Crappy Easter (Hey, Look! It's a Series Now!)
By stephbernaba on April 09, 2012
I was never one to boo hoo the approach of holidays, but here I go again.
Saturday evening before Easter was highlighted by a particularly nasty toddler-on-toddler assault between Matthew and his little brother, indirectly involving a sippy cup and the fireplace mantel, and resulting in a bruisy knot on Michael's forehead.
As observant as I am, I didn't, at the time, realize this was a foreshadowing of the day to come.
I wasn't, since last week, all too keen on the fact that I'd be readying myself and three toddlers alone for a 2:00pm dinner at my aunt's house. My husband would be at work until at least 4:00pm. I guess it also bears mentioning that I've been quietly lobbying them to shift dinnertime in one or the other direction because it always cuts right into my kids' naps, and then I end up with three screaming, starving, miserable little trolls by the end of the day.
But, no luck on that just yet.
When I woke up on Easter morning, or rather, we, because you know how much Matthew likes Mommy and Daddy's bed, I developed a bit of hubris. I really thought I could (and would) singlehandedly rally and mobilize the troops, arriving clean, dressed, and on time for Easter dinner.

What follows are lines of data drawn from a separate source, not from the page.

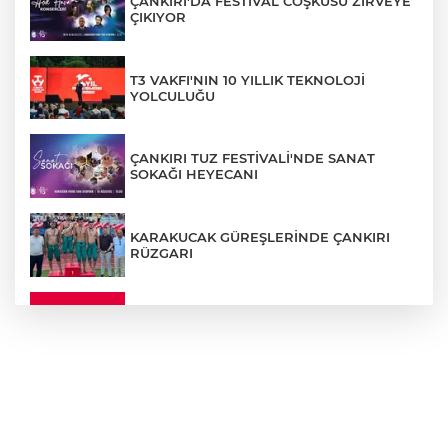
ÇANKIRI'DA FESTİVAL COŞKUSU ZİRVEYE
ÇIKIYOR
T3 VAKFI'NIN 10 YILLIK TEKNOLOJİ
YOLCULUĞU
ÇANKIRI TUZ FESTİVALİ'NDE SANAT
SOKAĞI HEYECANI
KARAKUCAK GÜREŞLERİNDE ÇANKIRI
RÜZGARI
ÇANKIRI'DA YALNIZ YAŞAYAN
KADINDAN ACI HABER
ADEM YAYLACI ELDİVAN'DA DUALARLA
TOPRAĞA VERİLDİ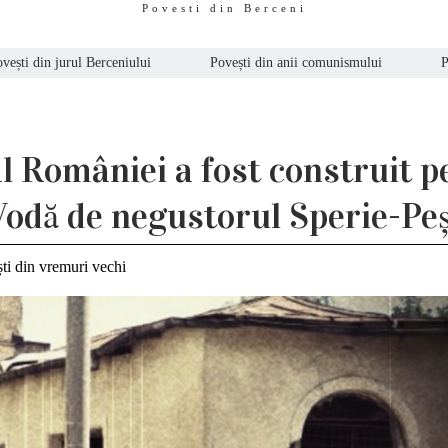
Povesti din Berceni
vești din jurul Berceniului
Povești din anii comunismului
P
l României a fost construit p
odă de negustorul Sperie-Pe
ti din vremuri vechi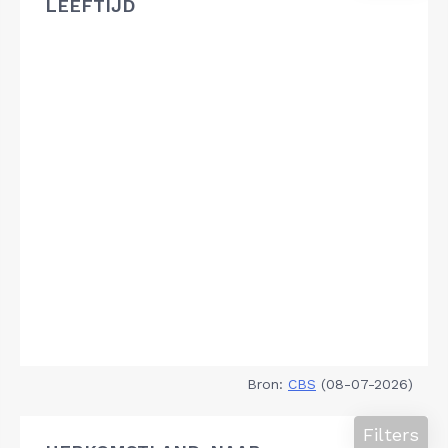
LEEFTIJD
Bron:
CBS
(08-07-2026)
Filters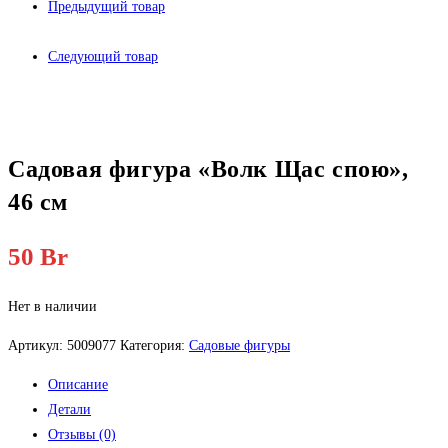
Предыдущий товар
Следующий товар
Садовая фигура «Волк Щас спою»,
46 см
50
Br
Нет в наличии
Артикул:
5009077
Категория:
Садовые фигуры
Описание
Детали
Отзывы (0)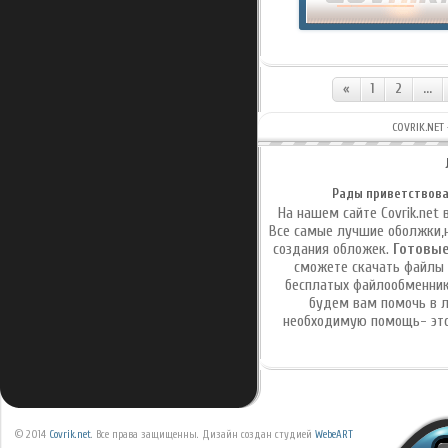
«
1
2
...
COVRIK.NE
Рады приветствова
На нашем сайте Covrik.net
Все самые лучшие оболжки,
создания обложек.
Готовые
сможете скачать файлы п
бесплатых файлообменник
будем вам помочь в л
необходимую помощь- это
© 2014
Covrik.net
. Все права защищенны. Дизайн создан студией
WebeART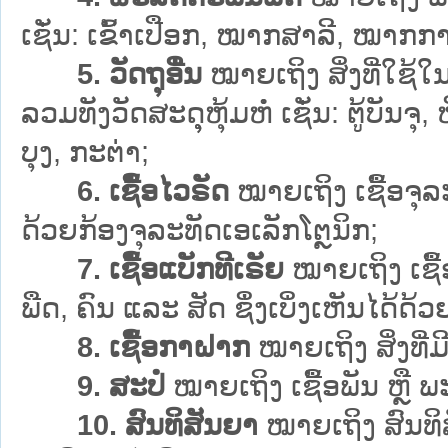
ເຊັ່ນ: ເຂົ້າເປືອກ, ໝາກສາລີ, ໝາກກາເ
5. ວັດຖຸອື່ນ
ໝາຍເຖິງ ສິ່ງທີ່ໃຊ້
ລວມທັງວັດສະດຸຸຫຸ້ມຫໍ່ ເຊັ່ນ: ຕູ້ບັນ
ບຸງ, ກະຕ່າ;
6. ເຊື້ອໄວຣັດ
ໝາຍເຖິງ ເຊື້ອຈຸລະ
ດ້ວຍກ້ອງຈຸລະທັດເອເລັກໂຕຼນິກ;
7. ເຊື້ອແບັກທີເຣັຍ
ໝາຍເຖິງ ເຊື້ອ
ພືດ, ຄົນ ແລະ ສັດ ຊຶ່ງເບິ່ງເຫັນໄດ້ດ້
8. ເຊື້ອກາຝາກ
ໝາຍເຖິງ ສິ່ງທີ່
9. ສະປໍ
ໝາຍເຖິງ ເຊື້ອພັນ ຫຼື ພະຍ
10. ສົນທິສັນຍາ
ໝາຍເຖິງ ສົນທິສ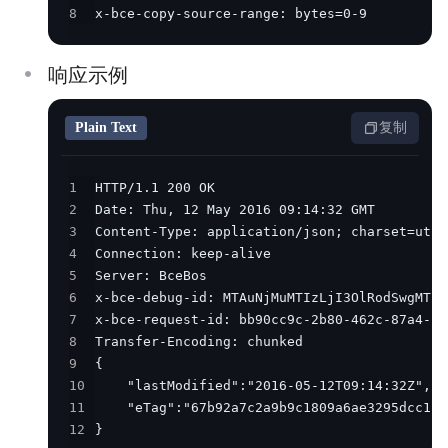
8
x-bce-copy-source-range: bytes=0-9
响应示例
Plain Text
复制
1
2
3
4
5
6
7
8
9
10
11
12
}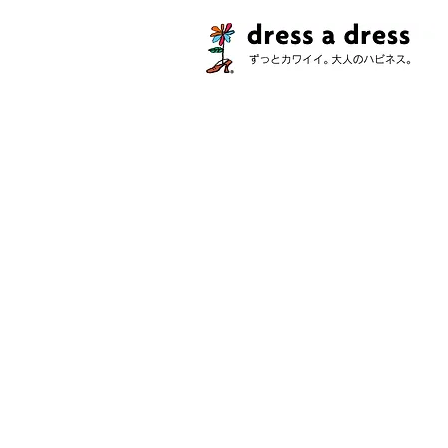
ラッキー・ナンバー：ネックレスと
ストア
/
定番コレクション
/
Alphabet Addict & Luc
お持ちのアルファベットと組み合わせるもよし、ほか
をお楽しみくださいね！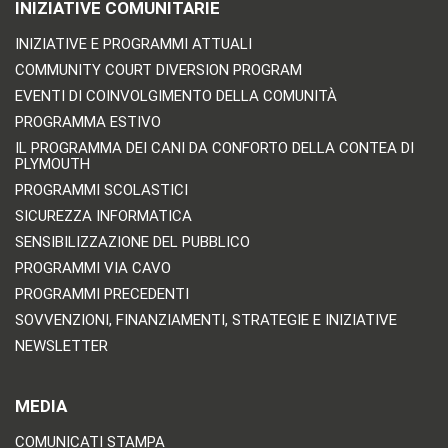
INIZIATIVE COMUNITARIE
INIZIATIVE E PROGRAMMI ATTUALI
COMMUNITY COURT DIVERSION PROGRAM
EVENTI DI COINVOLGIMENTO DELLA COMUNITÀ
PROGRAMMA ESTIVO
IL PROGRAMMA DEI CANI DA CONFORTO DELLA CONTEA DI
PLYMOUTH
PROGRAMMI SCOLASTICI
SICUREZZA INFORMATICA
SENSIBILIZZAZIONE DEL PUBBLICO
PROGRAMMI VIA CAVO
PROGRAMMI PRECEDENTI
SOVVENZIONI, FINANZIAMENTI, STRATEGIE E INIZIATIVE
NEWSLETTER
MEDIA
COMUNICATI STAMPA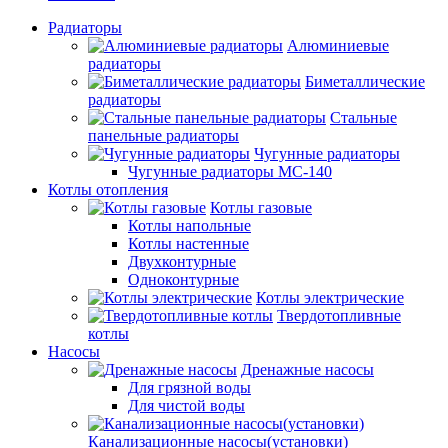
Радиаторы
Алюминиевые
радиаторы
Биметаллические
радиаторы
Стальные
панельные радиаторы
Чугунные радиаторы
Чугунные радиаторы МС-140
Котлы отопления
Котлы газовые
Котлы напольные
Котлы настенные
Двухконтурные
Одноконтурные
Котлы электрические
Твердотопливные
котлы
Насосы
Дренажные насосы
Для грязной воды
Для чистой воды
Канализационные насосы(установки)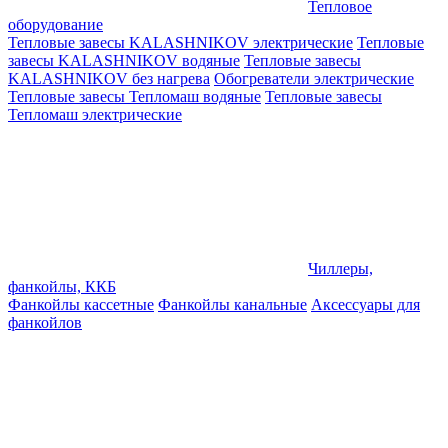
Тепловое
оборудование
Тепловые завесы KALASHNIKOV электрические
Тепловые
завесы KALASHNIKOV водяные
Тепловые завесы
KALASHNIKOV без нагрева
Обогреватели электрические
Тепловые завесы Тепломаш водяные
Тепловые завесы
Тепломаш электрические
Чиллеры,
фанкойлы, ККБ
Фанкойлы кассетные
Фанкойлы канальные
Аксессуары для
фанкойлов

After we were fully awake, I realized I was really quite excited to give my son his Easter treats. I was on the fence about the candy I bought, thinking perhaps he was too young, or he wouldn't know what it was (a package of five mini foil-wrapped chocolate chicks), and considered leaving it in the garage for another time, but they were so damned cute when they caught my eye, I couldn't resist bringing them inside.
I showed him the chicks, a pinwheel, a matchbox-sized Tow Mater, and a Crayola Color Wonder Activity Set (to deter further coloring on the walls). He was very excited about the pinwheel and his Mater, and wandered off with them into the living room.
I picked up his brother and brought him into another room to change his diaper. When I emerged, the chicks lay, headless, still in foil, all over the dining room table. He ate all the chicks' heads off. Now, there were some foil shards around the dining room table, so I'm assuming he didn't eat the foil as well, but I can't say for sure.
I gathered the fallen chicks, unwrapped them slowly, and lined them up on the edge of the dining room table. I figured he might as well finish what he started.
Four and a half chicks later, I emerged from the kitchen with breakfast, which he did quite well with, despite the fact that he had basically just eaten his weight in chocolate.
In all honesty, I thought he would get sick. He doesn't eat much candy, and he's certainly never eaten that much at once (the equivalent of a regular-sized candy bar). I was relieved to see we had gotten through breakfast without incident.
I was in my bedroom, changing his diaper, when I heard a loud thunk and then a piercing cry from his sister. Maggie Knieval, rarely satisfied with her accommodations, had hurled herself over the side of the playyard and onto the rug. I ran into the other room despite leaving my son with an open, very dirty diaper, on the bed.
"Don't YOU MOVE," I begged him, as I ran into the living room to check on Maggie. I discovered her on the floor, on her face, lamenting her defeat, yet again, against gravity. I scooped her up quickly and shuttled her into the bedroom to finish changing Matthew, who, very luckily, had not moved.
Maggie screamed and rolled around on the bed with her usual vigor. I guided her gently to keep her away from the dirty diaper just inches from her head. I finished changing Matthew and sent him back to play with his pinwheel and his Mater. Maggie remained with me until she discovered her brother's blanket and started playing Peek-a-Boo.
It wasn't a good morning. In fact, it was a pretty bad morning.
I had spoken to my parents earlier in the week about the prospect of my not being able to get everyone out in a reasonable time for Easter dinner. I told her I may need some help. So she sent my father. My father, who is very easily distracted by the Encore Westerns channel.
As I was dressing Maggie, Michael, under my father's watch, ended up with a second knot right in the center of his forehead. His first two bruises ever. I felt awful. He is toddling furiously, but toddling doesn't come without risks, I guess. I asked the boy how many fingers I was holding up, what year it was, and who was President, and he answered everything correctly, so I knew he was going to be just fine.
Still I, in vain, continued to wash and bathe and dress the children in their Easter best.
About halfway through this dog and pony show, I gave up. I sent Matthew and Maggie to my aunt's with my father, and I stayed with Michael who was knocked out (asleep, I assure you) until he woke up and we joined the rest of the family at my aunt's.
Long story short, my son is having a pretty elaborate tantrum, borne out of exhaustion, behind me, Maggie's hanging out of the top of the playyard watching him, and I'm wondering why I didn't buy more chocolate.
Is it me, or is this holiday rigmarole sometimes more trouble than it's worth? When will I learn it's okay to stay home? It's okay to stay home, right? I can figure out how to bake a ham, can't I? Can't I?